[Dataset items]
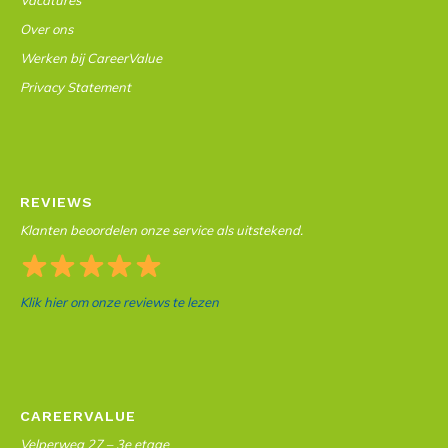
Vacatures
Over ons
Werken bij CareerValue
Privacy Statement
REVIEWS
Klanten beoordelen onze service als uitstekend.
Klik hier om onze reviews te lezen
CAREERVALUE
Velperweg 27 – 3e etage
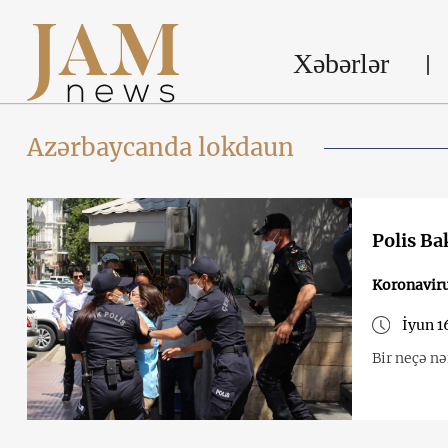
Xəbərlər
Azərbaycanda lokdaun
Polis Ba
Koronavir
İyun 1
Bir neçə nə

---

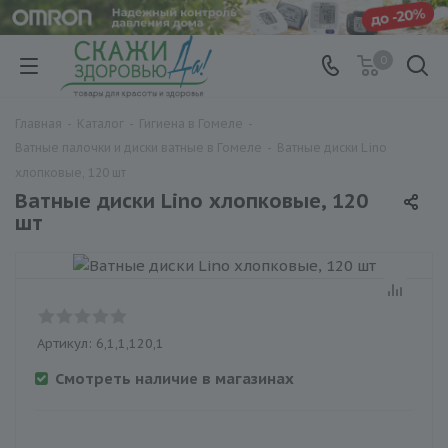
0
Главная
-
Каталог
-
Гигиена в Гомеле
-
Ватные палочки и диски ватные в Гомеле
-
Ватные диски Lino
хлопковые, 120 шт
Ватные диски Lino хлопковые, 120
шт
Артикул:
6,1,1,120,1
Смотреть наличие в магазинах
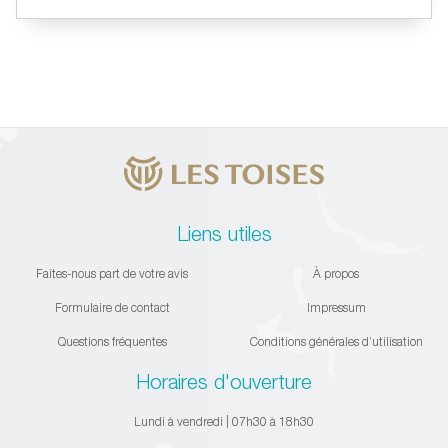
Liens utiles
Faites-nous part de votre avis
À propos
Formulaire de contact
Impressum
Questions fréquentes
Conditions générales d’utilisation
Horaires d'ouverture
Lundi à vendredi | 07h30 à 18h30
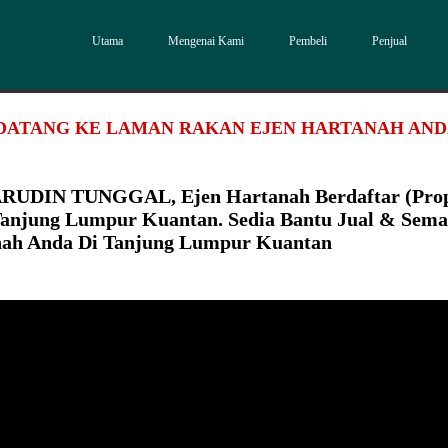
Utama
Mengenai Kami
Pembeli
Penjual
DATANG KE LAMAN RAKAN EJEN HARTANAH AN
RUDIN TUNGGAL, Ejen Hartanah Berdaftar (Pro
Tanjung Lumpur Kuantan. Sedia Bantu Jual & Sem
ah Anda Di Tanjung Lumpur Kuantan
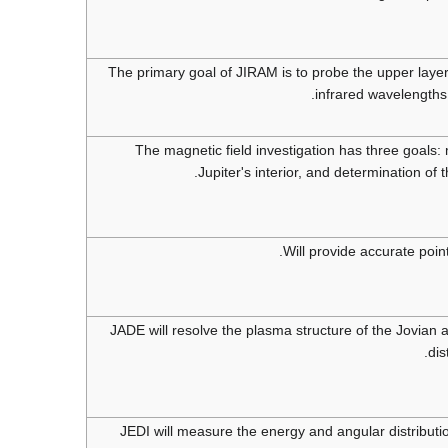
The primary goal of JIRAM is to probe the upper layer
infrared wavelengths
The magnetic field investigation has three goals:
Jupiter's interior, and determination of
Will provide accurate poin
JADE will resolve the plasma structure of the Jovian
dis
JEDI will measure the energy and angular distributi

== REQUIRED WORK ==
Copy each line of the records that contains the word "Lumpur".

== THE COMPLETED TASK ==
Tanjung Lumpur Kuantan. Sedia Bantu Jual & Sem
ah Anda Di Tanjung Lumpur Kuantan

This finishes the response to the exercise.